(Extracted entries begins)

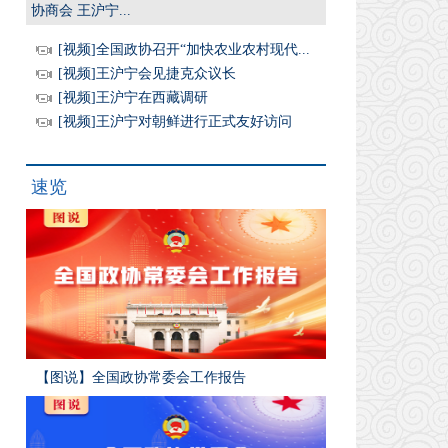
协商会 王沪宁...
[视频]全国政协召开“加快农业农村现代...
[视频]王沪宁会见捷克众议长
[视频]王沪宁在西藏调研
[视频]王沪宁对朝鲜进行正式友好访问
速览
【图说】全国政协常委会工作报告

(Extracted entries ends)
(Extracted entries begins)

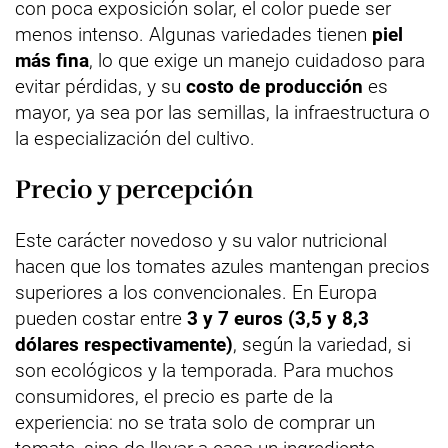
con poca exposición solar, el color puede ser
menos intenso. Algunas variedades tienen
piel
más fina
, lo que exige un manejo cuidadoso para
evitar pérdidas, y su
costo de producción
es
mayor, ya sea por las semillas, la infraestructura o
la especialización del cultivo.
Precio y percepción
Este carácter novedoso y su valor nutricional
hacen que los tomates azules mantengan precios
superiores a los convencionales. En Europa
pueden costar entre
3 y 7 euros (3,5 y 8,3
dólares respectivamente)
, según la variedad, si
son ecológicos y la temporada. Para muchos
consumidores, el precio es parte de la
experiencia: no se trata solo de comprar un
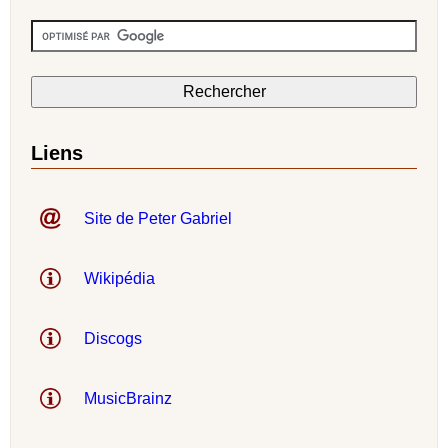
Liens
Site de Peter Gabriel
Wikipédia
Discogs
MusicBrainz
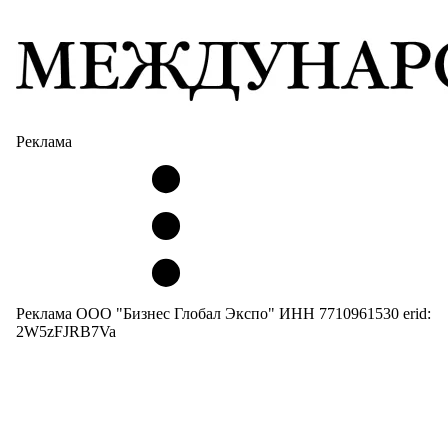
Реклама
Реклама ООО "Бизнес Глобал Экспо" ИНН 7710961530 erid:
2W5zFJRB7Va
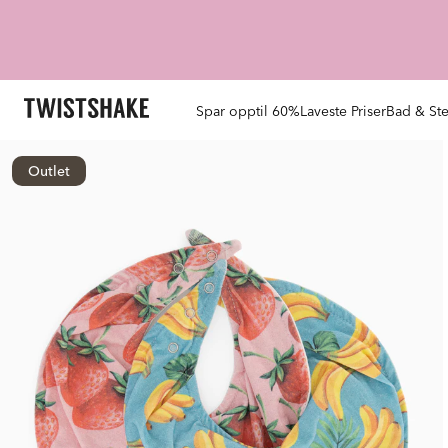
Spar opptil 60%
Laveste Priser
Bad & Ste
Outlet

(Extracted entries ends)
(Extracted entries begins)

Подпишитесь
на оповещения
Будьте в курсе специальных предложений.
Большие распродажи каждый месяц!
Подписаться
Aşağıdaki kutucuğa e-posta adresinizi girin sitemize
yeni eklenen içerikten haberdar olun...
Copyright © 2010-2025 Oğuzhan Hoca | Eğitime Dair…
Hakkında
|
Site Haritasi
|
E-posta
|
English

(Extracted entries ends)

**What you are asked to do**
Working through the entries above, copy every line in which "posta" is found.

**Problem solution**
Aşağıdaki kutucuğa e-posta adresinizi girin sitemize
E-posta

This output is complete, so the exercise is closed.